(Source data begins)

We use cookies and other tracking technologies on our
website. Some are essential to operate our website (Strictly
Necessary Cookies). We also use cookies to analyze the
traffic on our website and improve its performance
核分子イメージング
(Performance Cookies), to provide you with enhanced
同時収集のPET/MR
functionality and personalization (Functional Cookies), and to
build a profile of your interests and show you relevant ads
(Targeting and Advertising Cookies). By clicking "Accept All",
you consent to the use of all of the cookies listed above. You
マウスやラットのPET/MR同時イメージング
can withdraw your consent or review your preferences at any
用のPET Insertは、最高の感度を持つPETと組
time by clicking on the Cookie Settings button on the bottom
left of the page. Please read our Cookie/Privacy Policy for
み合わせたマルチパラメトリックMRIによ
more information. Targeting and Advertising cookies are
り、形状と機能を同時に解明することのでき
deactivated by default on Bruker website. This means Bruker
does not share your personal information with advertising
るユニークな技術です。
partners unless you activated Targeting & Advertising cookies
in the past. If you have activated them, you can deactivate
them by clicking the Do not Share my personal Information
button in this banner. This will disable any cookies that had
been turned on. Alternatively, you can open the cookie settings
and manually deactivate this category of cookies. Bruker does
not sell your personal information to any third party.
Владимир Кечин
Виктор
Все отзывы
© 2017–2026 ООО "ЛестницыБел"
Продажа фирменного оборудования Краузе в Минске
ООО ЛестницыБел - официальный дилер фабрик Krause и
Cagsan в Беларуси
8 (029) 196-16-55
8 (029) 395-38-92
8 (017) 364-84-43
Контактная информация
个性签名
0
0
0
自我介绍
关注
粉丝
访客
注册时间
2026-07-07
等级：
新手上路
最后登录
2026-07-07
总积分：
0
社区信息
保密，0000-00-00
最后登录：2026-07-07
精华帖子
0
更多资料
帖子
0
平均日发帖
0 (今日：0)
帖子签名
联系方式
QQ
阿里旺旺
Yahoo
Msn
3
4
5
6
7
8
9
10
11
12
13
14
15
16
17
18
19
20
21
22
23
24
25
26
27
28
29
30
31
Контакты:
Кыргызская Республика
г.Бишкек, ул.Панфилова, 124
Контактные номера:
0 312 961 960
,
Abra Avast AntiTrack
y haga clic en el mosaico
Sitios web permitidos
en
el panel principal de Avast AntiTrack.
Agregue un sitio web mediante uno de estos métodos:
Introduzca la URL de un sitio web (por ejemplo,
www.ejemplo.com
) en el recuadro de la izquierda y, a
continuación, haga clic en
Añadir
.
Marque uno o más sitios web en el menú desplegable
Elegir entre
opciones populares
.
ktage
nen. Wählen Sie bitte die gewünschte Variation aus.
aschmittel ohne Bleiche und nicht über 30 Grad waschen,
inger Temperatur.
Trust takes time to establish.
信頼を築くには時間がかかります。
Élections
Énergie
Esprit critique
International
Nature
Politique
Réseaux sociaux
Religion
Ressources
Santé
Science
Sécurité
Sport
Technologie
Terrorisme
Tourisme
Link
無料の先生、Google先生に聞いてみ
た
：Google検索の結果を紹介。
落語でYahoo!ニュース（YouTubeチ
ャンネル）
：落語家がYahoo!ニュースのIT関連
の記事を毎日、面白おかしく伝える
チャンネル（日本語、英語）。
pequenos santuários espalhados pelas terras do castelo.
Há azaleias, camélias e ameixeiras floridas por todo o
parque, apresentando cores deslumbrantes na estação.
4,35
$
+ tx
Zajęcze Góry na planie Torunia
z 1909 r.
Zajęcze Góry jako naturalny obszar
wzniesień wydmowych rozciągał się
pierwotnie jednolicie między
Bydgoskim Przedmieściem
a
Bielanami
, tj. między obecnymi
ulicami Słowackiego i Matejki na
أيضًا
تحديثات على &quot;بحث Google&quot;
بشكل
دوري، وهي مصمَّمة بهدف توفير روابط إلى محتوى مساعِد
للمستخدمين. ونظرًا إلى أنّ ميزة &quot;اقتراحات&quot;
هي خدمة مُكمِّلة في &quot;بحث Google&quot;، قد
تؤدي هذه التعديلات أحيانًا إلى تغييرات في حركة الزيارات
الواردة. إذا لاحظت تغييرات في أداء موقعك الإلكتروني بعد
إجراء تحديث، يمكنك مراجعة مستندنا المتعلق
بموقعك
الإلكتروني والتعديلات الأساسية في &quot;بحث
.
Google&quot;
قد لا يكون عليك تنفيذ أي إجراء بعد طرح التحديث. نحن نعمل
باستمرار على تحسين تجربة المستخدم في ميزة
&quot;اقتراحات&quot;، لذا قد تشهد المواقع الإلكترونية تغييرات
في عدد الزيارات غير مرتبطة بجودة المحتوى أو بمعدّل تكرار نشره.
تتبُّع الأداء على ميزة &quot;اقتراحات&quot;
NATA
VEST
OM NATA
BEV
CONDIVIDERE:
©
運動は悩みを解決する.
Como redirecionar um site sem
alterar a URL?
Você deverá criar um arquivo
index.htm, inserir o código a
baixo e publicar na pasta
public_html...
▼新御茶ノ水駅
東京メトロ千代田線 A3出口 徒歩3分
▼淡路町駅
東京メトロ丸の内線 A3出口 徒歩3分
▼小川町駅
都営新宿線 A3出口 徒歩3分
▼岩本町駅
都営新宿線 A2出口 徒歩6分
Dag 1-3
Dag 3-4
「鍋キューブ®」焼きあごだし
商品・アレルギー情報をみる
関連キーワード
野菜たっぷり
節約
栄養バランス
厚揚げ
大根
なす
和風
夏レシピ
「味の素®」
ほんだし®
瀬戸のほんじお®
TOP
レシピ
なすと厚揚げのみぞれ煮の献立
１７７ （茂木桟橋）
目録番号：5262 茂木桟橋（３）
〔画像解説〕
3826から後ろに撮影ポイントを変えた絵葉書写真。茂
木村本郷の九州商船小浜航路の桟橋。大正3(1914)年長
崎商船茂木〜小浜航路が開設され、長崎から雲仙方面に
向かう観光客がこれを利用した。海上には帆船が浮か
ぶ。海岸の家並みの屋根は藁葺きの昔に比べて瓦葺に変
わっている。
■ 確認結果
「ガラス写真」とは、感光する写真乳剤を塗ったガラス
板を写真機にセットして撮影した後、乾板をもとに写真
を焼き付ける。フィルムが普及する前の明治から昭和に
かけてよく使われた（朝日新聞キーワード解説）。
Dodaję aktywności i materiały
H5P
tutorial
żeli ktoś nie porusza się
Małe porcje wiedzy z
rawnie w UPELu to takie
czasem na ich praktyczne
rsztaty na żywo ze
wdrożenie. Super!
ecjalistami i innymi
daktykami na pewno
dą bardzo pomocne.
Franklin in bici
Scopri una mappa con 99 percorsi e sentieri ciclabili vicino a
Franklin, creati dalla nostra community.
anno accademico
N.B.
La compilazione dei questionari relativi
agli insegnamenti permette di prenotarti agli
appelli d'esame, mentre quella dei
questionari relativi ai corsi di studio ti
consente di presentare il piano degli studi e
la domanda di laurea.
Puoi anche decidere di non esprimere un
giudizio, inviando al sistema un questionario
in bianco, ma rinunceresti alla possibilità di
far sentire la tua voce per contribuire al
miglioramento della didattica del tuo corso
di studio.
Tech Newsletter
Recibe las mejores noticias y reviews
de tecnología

(Source data ends)

_Work instructions:_ Retrieve each line from the records above where the word "إجراء" occurs.

_Solution to the exercise:_
إجراء تحديث، يمكنك مراجعة مستندنا المتعلق
قد لا يكون عليك تنفيذ أي إجراء بعد طرح التحديث. نحن نعمل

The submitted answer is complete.